Kyle asks what it is that Stan is doing.
And Stan finds himself kissing Kyle’s cheek before his brain has made any conscious decision to do so. It’s soft and chaste and fearfully quick. It’s the only way he knows to address this benevolent, pernicious connection between them that refuses to be severed, come hell or highwater. Or Germany.
Kyle blinks, oblivious and dumbfounded. Stan’s heart sits crooked in his chest doing its best to find any way to contort itself in search of relief.
“Stan, I, uh.” Kyle murmurs, his voice a gravelly whisper. He laughs to himself and Stan fears it to be mean. Kyle flickers him a glance. “You don’t want this,” he says. He sounds pensive and sad. “Me, y’know.”
“Yeah, I do.”
“No, you don’t. You can do better.”
“No. I can’t.”
It’s an admission that leaves a hot tickle in some part of his body indistinguishable from his heart or his stomach.
Kyle doesn’t speak right away. He swallows, saliva bobbing in his throat, staring out the windshield until he repeats Stan’s name again, twice, three times in a daze, and its everything he finds himself ever wanting to hear – his name said with that exact inflection of confusion and desperation and loving fondness.
Stan goes for his cheek once more and finds himself on Kyle’s lips instead.

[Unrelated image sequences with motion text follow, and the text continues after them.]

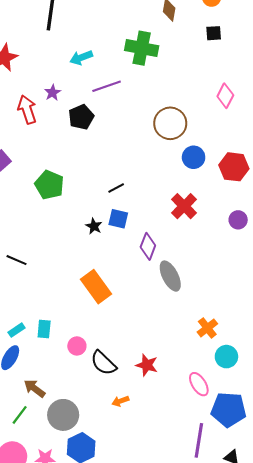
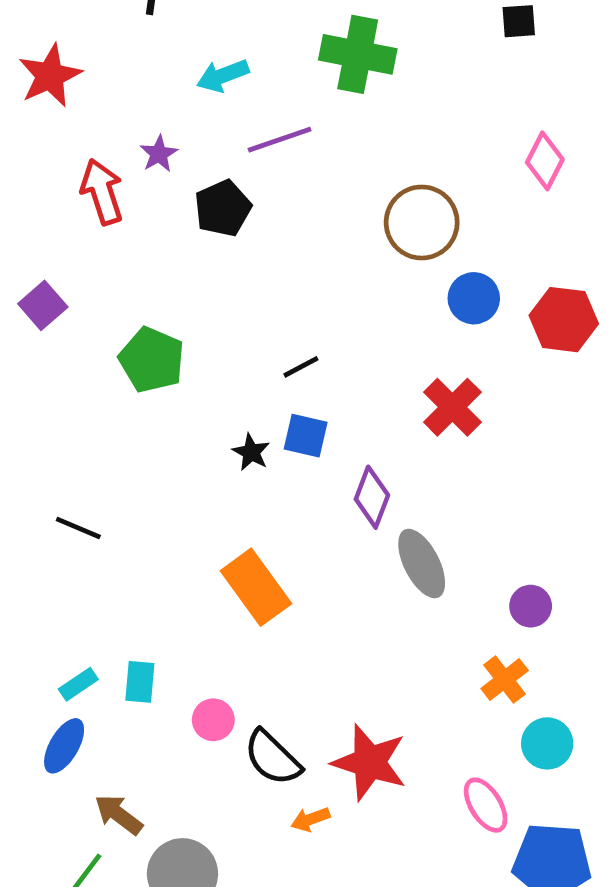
purple circle: (238, 220) -> (531, 606), moved
red star: (147, 365) -> (370, 762), size x1.5
orange arrow: (120, 401) -> (310, 819), moved

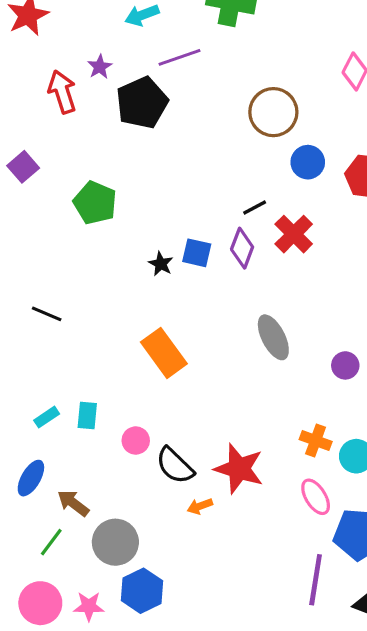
black pentagon: (223, 208) -> (142, 103), size x1.4
black line: (301, 367) -> (255, 207), moved
purple diamond: (372, 497) -> (242, 248), moved
orange cross: (505, 680) -> (316, 441), moved, turned -32
blue ellipse: (64, 746) -> (31, 478), moved

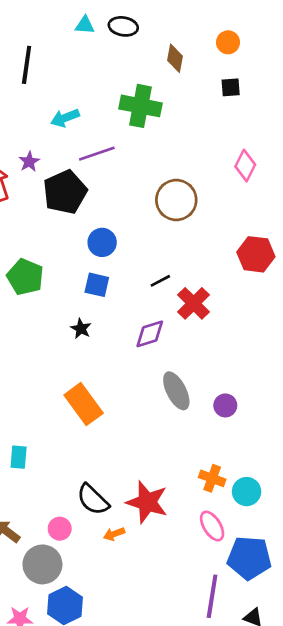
blue circle: (308, 162) -> (102, 242), moved
purple diamond: (242, 248) -> (150, 334), moved, turned 52
blue square: (197, 253) -> (97, 285), moved
purple circle: (345, 365) -> (225, 405), moved
pink circle: (136, 441) -> (60, 529), moved

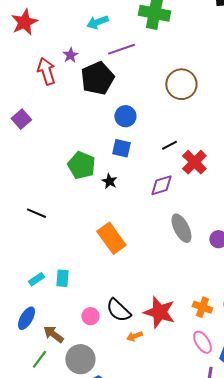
green pentagon: (25, 277) -> (81, 165), moved
orange cross: (212, 478) -> (202, 307), moved
pink ellipse: (212, 526) -> (202, 342), moved
pink circle: (60, 529) -> (90, 316), moved

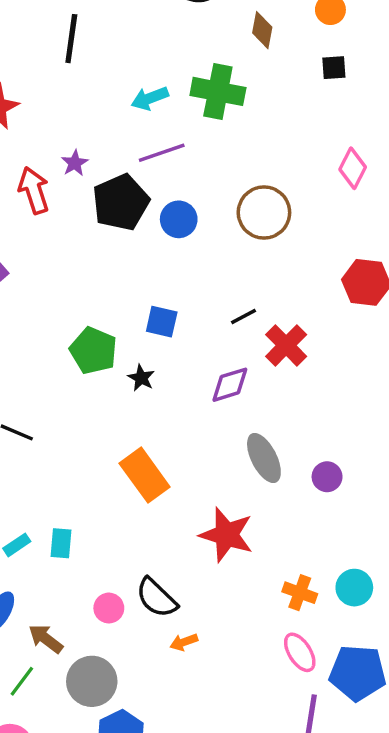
cyan arrow: (97, 22) -> (150, 98), moved
blue circle: (125, 116) -> (179, 219), moved
red star: (159, 312) -> (226, 535), moved

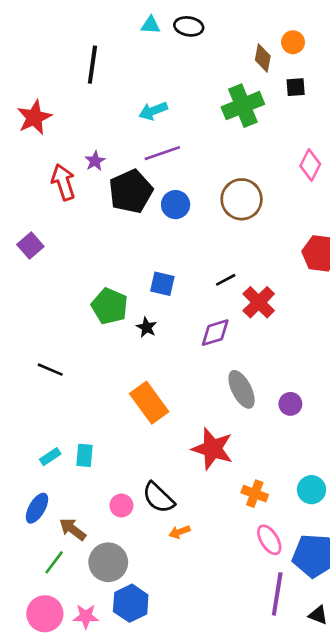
brown diamond: (262, 30) -> (263, 58), moved
green cross: (218, 91) -> (243, 106), moved, turned -33
orange cross: (300, 593) -> (255, 494), moved

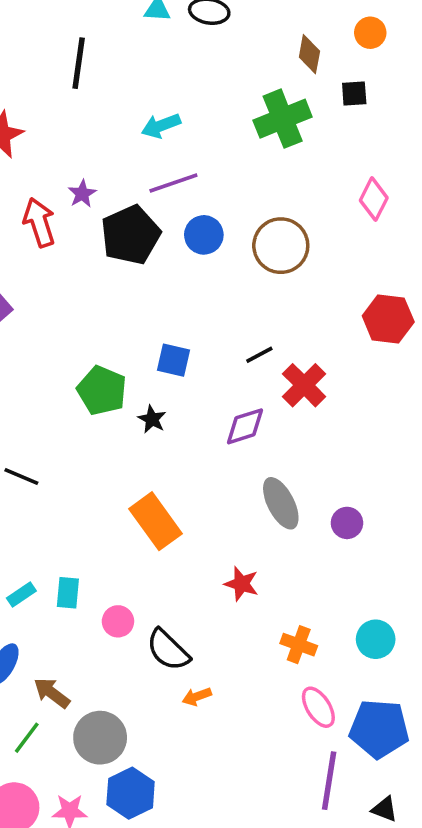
orange circle: (293, 42) -> (370, 33), moved
blue circle: (176, 205) -> (204, 235), moved
red star: (213, 449) -> (241, 584), size x0.6
pink circle: (121, 506) -> (118, 621), moved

He gives a low whine against Stan’s mouth, accepting the first timid brush of Stan’s tongue; it feels so good it hurts. Kyle nips at him eagerly. It’s a gentle stasis, slow and warm and on the brink of collapse at any moment.
Kyle pulls back first. He clears his throat and drags on his cigarette, letting the smoke escape through his nose. Stan tries to find where exactly it is that he buried his voice. “Is, uh. Is this a date now?”
“Do you want it to be?”
Stan is thrown by the question. Kyle looks at him with obvious curiosity; his tone is void of its usual smarmy sarcasm, plain and honest, as if asking whether or not he should be anticipating rain later of if he has something stuck in his teeth. He shouldn’t, and he doesn’t, and Stan is unsure how to respond. He stares beyond Kyle’s eyes with a hand still gripping to a gelled patch of his hair.

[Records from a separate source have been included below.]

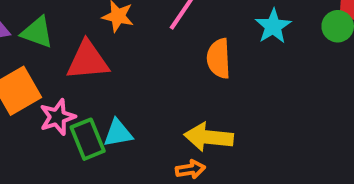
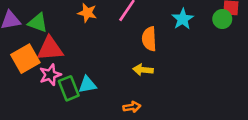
red triangle: (88, 61) -> (50, 49), moved
yellow arrow: (209, 137) -> (143, 70), moved, size x0.7

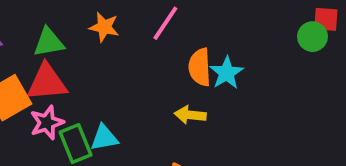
cyan star: (183, 19) -> (227, 73), moved
green triangle: (38, 23) -> (49, 42), moved, turned -30

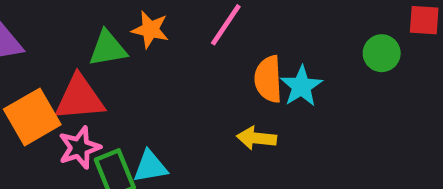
green circle: (312, 37) -> (382, 53), moved
green triangle: (49, 42) -> (108, 48), moved

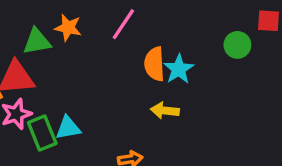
yellow arrow: (257, 138) -> (165, 111), moved

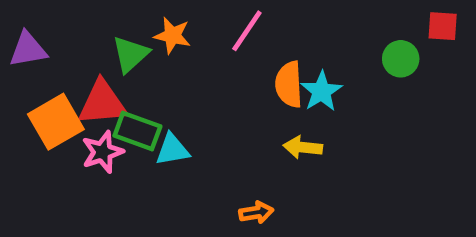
green triangle: (37, 41) -> (130, 54), turned -32
cyan triangle: (68, 128) -> (172, 150), moved
green rectangle: (42, 133) -> (137, 131), moved, turned -48

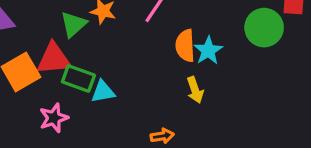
green circle: (401, 59) -> (264, 28), size x1.5
yellow arrow: (303, 147) -> (195, 90), turned -115
pink star: (102, 152) -> (54, 118), moved

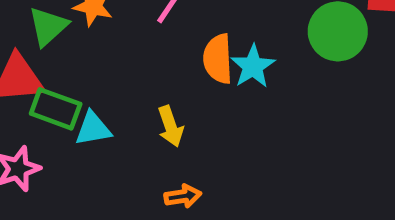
yellow arrow: (195, 90) -> (170, 126), moved

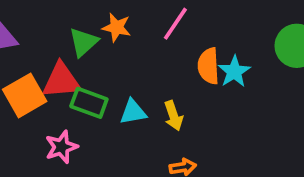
cyan triangle: (93, 129) -> (133, 112), moved

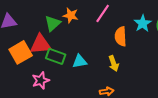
cyan star: (234, 72) -> (143, 23), moved
yellow arrow: (174, 116) -> (114, 63), moved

“I missed you,” he breaths.
“I missed you too,” Kyle says. He pensively bites on his bottom lip before pawing at Stan’s face, fingers tracing the curve of the shell of his ear. The heat of burning ash radiates against his skin. “I missed you so fucking much, Stan.”

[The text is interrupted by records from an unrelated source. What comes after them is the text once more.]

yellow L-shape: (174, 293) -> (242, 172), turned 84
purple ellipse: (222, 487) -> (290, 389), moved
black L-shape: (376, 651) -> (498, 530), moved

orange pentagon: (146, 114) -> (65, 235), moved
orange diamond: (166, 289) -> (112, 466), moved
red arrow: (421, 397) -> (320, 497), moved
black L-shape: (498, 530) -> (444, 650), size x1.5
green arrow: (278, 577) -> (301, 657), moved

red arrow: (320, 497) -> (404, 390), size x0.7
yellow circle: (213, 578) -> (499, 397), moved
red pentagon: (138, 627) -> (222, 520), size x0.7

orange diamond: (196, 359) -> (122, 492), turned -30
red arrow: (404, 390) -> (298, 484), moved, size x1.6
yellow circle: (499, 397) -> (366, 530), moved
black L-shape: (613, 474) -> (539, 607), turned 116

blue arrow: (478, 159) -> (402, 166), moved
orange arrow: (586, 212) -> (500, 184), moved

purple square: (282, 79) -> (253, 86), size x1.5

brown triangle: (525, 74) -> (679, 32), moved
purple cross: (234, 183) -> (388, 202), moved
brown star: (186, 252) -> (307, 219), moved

They spend a minute or two like that: hands wandering around the other, foreheads almost touching, but not quite. It’s a culmination of all the years Stan stole little moments, because that was all he had and would be given – hands brushing together, slightly-too-long hugs, drunk over-affection, one of Kyle’s angular hands soothing his back during a two-a.m. meltdown while the other hastily wiped at Stan’s wet eyes, gentle but firm yet exhausted commands to stop crying. He’s not sure how he’s been able to go this long without allowing it a name; he’s terrified of possibly having to continue it this way.
“Say something romantic to me in German,” he asks. It’s all he can think of.
“It’s not that kind of language,” Kyle says through a grin. “It’s not romantic at all.”
Kyle pulls away to savor what’s left of his almost-extinguished cigarette; he flicks the filter beneath the neon storefront, blustering the acidic fog of smoke out the window.
“Can we go back to your house?” Kyle asks. He bats his eyes at Stan, fiddling with the folded cuffs of his pants. “I’m so tired. I’m still kind of jet-lagged.”
Stan smirks, newly emboldened by Kyle’s indirect shyness. “And you wanna sleep in my bed?” he muses.
Kyle rolls his eyes and sighs with a lofty hue. “If you’ll have me.”
Stan grins, laughing. “Of course,” he says. “You’re the only one I would.”